De troepen onder leiding van Toshizo Hijikata sloegen soms de nieuwe regeringstroepen af, maar ze waren in de minderheid. Op 11 mei werd Toshizo Hijikata neergeschoten tijdens de grootschalige aanval van de nieuwe regering op Hakodate, zowel vanaf het land als vanaf de zee, en op 18 mei gaven Takeaki Enomoto en anderen zich over en werd Goryokaku overgegeven.
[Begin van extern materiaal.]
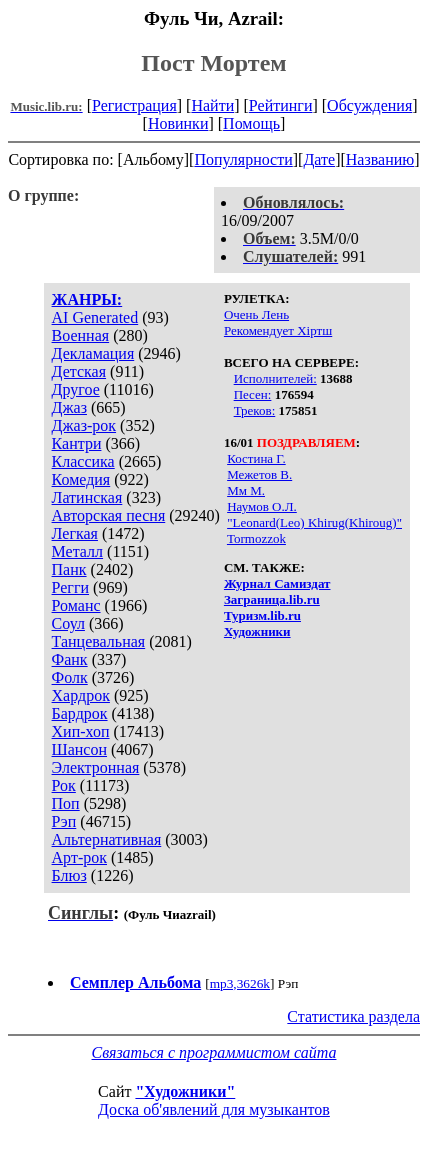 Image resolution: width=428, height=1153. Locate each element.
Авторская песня (109, 515)
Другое (76, 389)
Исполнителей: (275, 378)
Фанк (70, 659)
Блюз (69, 875)
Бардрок (80, 713)
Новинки (178, 123)
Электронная (96, 767)
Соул (68, 623)
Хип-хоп (81, 731)
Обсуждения (369, 105)
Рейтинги (281, 105)
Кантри (77, 443)
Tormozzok (256, 538)
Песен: (253, 394)
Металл (78, 551)
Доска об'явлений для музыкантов (214, 1109)
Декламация (93, 353)
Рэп (64, 821)
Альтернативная (107, 839)
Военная (81, 335)
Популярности (243, 159)
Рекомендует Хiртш (278, 330)
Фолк (70, 677)
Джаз (69, 407)
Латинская (87, 497)
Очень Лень (256, 314)
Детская (79, 371)
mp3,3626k (240, 983)
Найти (212, 105)
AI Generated (95, 317)
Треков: (255, 410)
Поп (66, 803)
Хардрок (81, 695)
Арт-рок (79, 857)
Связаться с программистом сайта (214, 1052)
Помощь (251, 123)
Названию (380, 159)
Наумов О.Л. (262, 506)
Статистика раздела (353, 1016)
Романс (76, 605)
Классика (83, 461)
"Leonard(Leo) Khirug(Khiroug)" (314, 522)
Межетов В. (259, 474)
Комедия (81, 479)
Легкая (75, 533)
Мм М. (246, 490)
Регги (70, 587)
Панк (69, 569)
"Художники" (185, 1091)
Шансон (79, 749)
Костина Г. (256, 458)
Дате (319, 159)
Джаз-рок (84, 425)
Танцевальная (99, 641)
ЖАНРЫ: (87, 299)
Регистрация (134, 105)
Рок (64, 785) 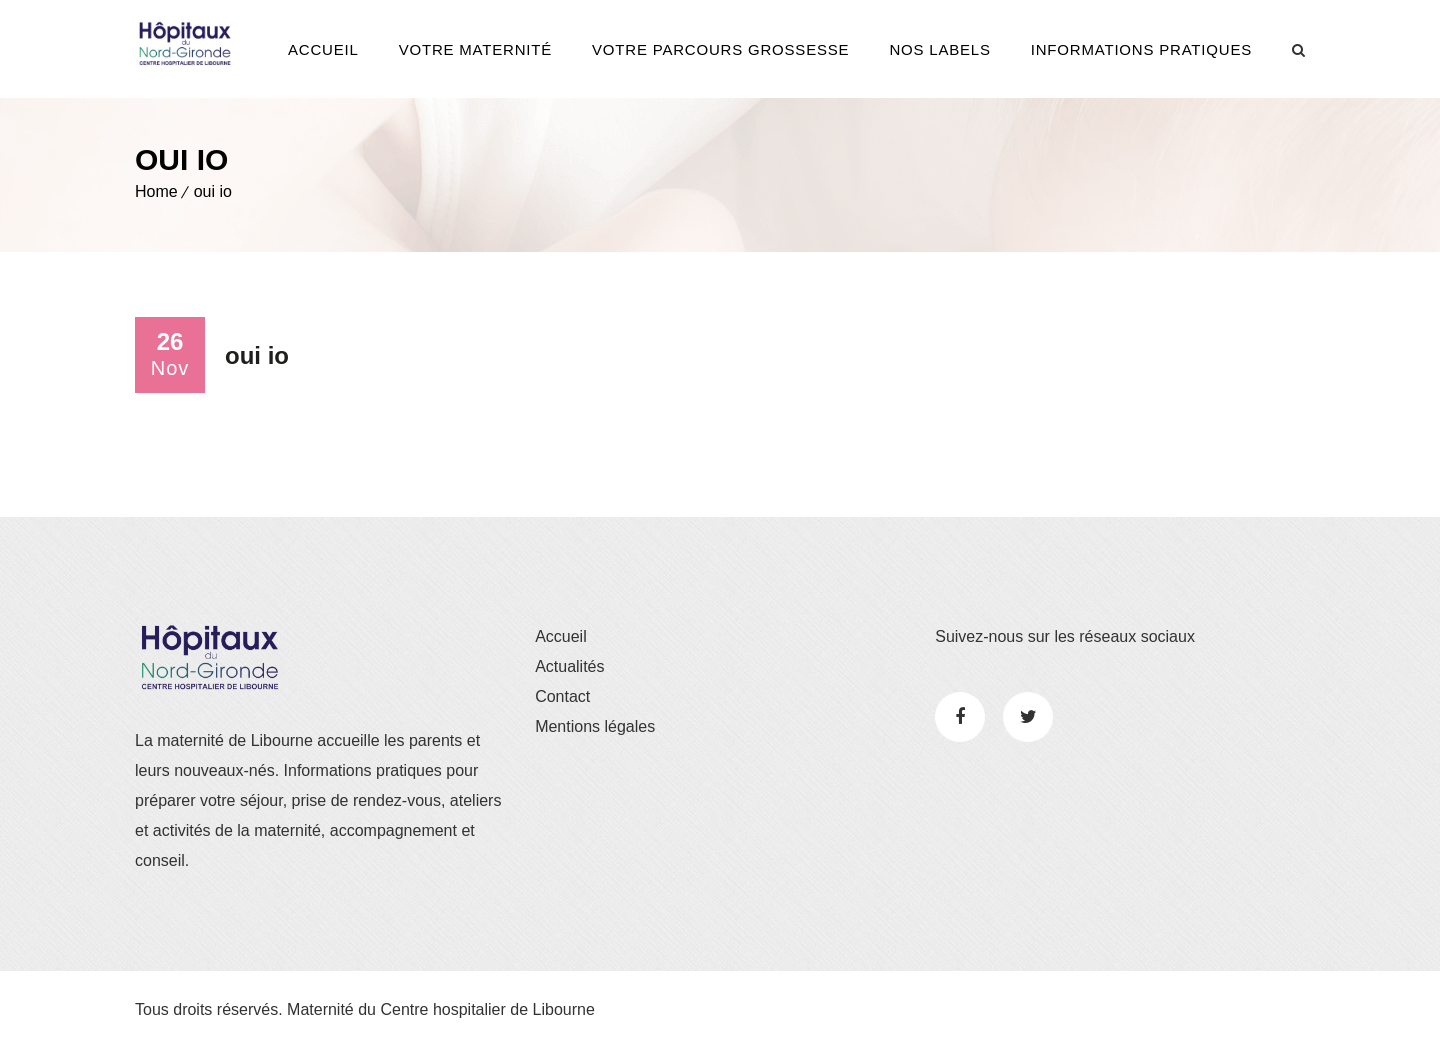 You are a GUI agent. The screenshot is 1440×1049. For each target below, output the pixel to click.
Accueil (323, 49)
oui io (213, 191)
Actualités (569, 666)
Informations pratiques (1141, 49)
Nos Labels (939, 49)
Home (156, 191)
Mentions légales (595, 726)
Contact (562, 696) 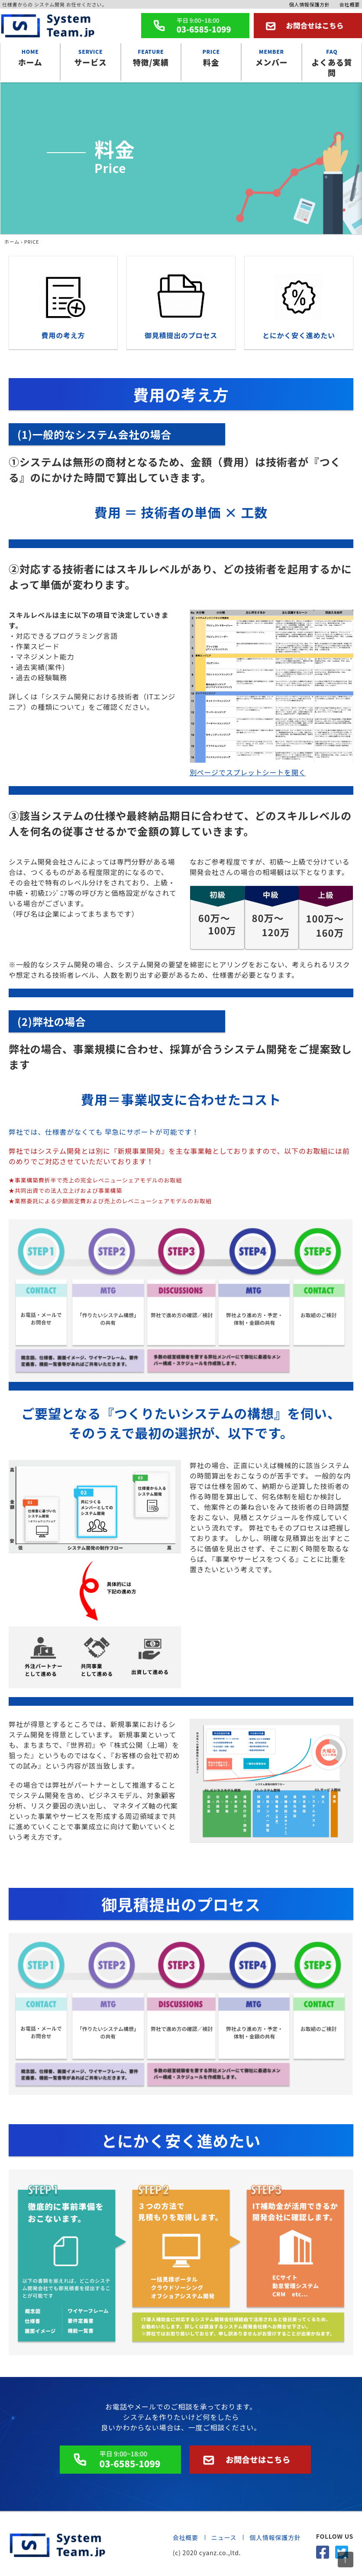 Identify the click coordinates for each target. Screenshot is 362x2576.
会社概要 (349, 4)
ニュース (224, 2537)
Zo kwam er een einde aan de Hakodate-oorlog, de laatste slag van de Boshin-oorlog, en werd Japan verenigd door een nieuwe regering. Daarna, met de afschaffing van de feodale domeinen en de oprichting van prefecturen op 14 juli 1871 (29 augustus 1871), was Japan op weg om een gecentraliseerde staat te worden.

Herlees het artikel over de Boshin-oorlog

Naoko Kurimoto
auteur(Auteur)Ik ben een voormalig verslaggever van een tijdschrift in de reisindustrie. Ik hou van geschiedenis, zowel de Japanse als de wereldgeschiedenis, sinds ik een kind was. Normaal gesproken bezoek ik graag tempels en heiligdommen, vooral heiligdommen, en ik maak vaak 'pelgrimstochten naar heilige plaatsen' met als thema historische figuren. Mijn favoriete militaire commandant is Ishida Mitsunari, mijn favoriete kasteel is Kumamoto Castle en mijn favoriete kasteelruïne is Hagi Castle. Mijn hart fladdert als ik de ruïnes van gevechtskastelen en de stenen muren van kasteelruïnes zie.